From the first line to the last, transcribe the material exactly.

-*-

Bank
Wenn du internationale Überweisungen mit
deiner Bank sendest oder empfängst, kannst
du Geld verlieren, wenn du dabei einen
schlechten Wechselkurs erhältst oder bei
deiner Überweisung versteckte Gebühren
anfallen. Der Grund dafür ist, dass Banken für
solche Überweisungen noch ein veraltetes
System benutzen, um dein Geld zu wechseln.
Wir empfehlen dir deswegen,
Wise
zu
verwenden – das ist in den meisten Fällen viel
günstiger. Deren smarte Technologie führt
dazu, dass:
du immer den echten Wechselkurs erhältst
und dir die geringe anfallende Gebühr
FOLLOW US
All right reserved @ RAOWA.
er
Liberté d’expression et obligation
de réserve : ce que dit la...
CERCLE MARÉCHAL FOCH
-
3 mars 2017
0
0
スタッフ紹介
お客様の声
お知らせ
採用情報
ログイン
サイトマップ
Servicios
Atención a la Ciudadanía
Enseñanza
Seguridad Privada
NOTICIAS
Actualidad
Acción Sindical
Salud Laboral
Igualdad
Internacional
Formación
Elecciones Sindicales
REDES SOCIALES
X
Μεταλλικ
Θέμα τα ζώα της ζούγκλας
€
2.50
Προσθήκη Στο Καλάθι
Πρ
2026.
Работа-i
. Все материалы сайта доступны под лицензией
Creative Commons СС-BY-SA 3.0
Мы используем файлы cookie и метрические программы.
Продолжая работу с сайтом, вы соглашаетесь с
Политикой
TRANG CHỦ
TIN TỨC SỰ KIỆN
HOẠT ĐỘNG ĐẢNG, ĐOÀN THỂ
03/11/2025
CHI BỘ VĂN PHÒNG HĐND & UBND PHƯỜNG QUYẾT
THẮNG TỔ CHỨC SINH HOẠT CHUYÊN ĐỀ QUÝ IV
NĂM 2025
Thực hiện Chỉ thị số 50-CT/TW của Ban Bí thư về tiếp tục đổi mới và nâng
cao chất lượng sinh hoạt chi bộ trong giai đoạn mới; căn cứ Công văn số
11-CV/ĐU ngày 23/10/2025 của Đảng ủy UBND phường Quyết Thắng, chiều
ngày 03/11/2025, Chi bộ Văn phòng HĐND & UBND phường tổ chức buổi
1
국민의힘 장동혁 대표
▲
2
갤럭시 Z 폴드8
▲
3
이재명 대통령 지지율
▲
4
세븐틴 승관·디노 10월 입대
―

-*-

### Final answer
Bank
Wenn du internationale Überweisungen mit
deiner Bank sendest oder empfängst, kannst
du Geld verlieren, wenn du dabei einen
schlechten Wechselkurs erhältst oder bei
deiner Überweisung versteckte Gebühren
anfallen. Der Grund dafür ist, dass Banken für
solche Überweisungen noch ein veraltetes
System benutzen, um dein Geld zu wechseln.
Wir empfehlen dir deswegen,
Wise
zu
verwenden – das ist in den meisten Fällen viel
günstiger. Deren smarte Technologie führt
dazu, dass:
du immer den echten Wechselkurs erhältst
und dir die geringe anfallende Gebühr
FOLLOW US
All right reserved @ RAOWA.
er
Liberté d’expression et obligation
de réserve : ce que dit la...
CERCLE MARÉCHAL FOCH
-
3 mars 2017
0
0
スタッフ紹介
お客様の声
お知らせ
採用情報
ログイン
サイトマップ
Servicios
Atención a la Ciudadanía
Enseñanza
Seguridad Privada
NOTICIAS
Actualidad
Acción Sindical
Salud Laboral
Igualdad
Internacional
Formación
Elecciones Sindicales
REDES SOCIALES
X
Μεταλλικ
Θέμα τα ζώα της ζούγκλας
€
2.50
Προσθήκη Στο Καλάθι
Πρ
2026.
Работа-i
. Все материалы сайта доступны под лицензией
Creative Commons СС-BY-SA 3.0
Мы используем файлы cookie и метрические программы.
Продолжая работу с сайтом, вы соглашаетесь с
Политикой
TRANG CHỦ
TIN TỨC SỰ KIỆN
HOẠT ĐỘNG ĐẢNG, ĐOÀN THỂ
03/11/2025
CHI BỘ VĂN PHÒNG HĐND & UBND PHƯỜNG QUYẾT
THẮNG TỔ CHỨC SINH HOẠT CHUYÊN ĐỀ QUÝ IV
NĂM 2025
Thực hiện Chỉ thị số 50-CT/TW của Ban Bí thư về tiếp tục đổi mới và nâng
cao chất lượng sinh hoạt chi bộ trong giai đoạn mới; căn cứ Công văn số
11-CV/ĐU ngày 23/10/2025 của Đảng ủy UBND phường Quyết Thắng, chiều
ngày 03/11/2025, Chi bộ Văn phòng HĐND & UBND phường tổ chức buổi
1
국민의힘 장동혁 대표
▲
2
갤럭시 Z 폴드8
▲
3
이재명 대통령 지지율
▲
4
세븐틴 승관·디노 10월 입대
―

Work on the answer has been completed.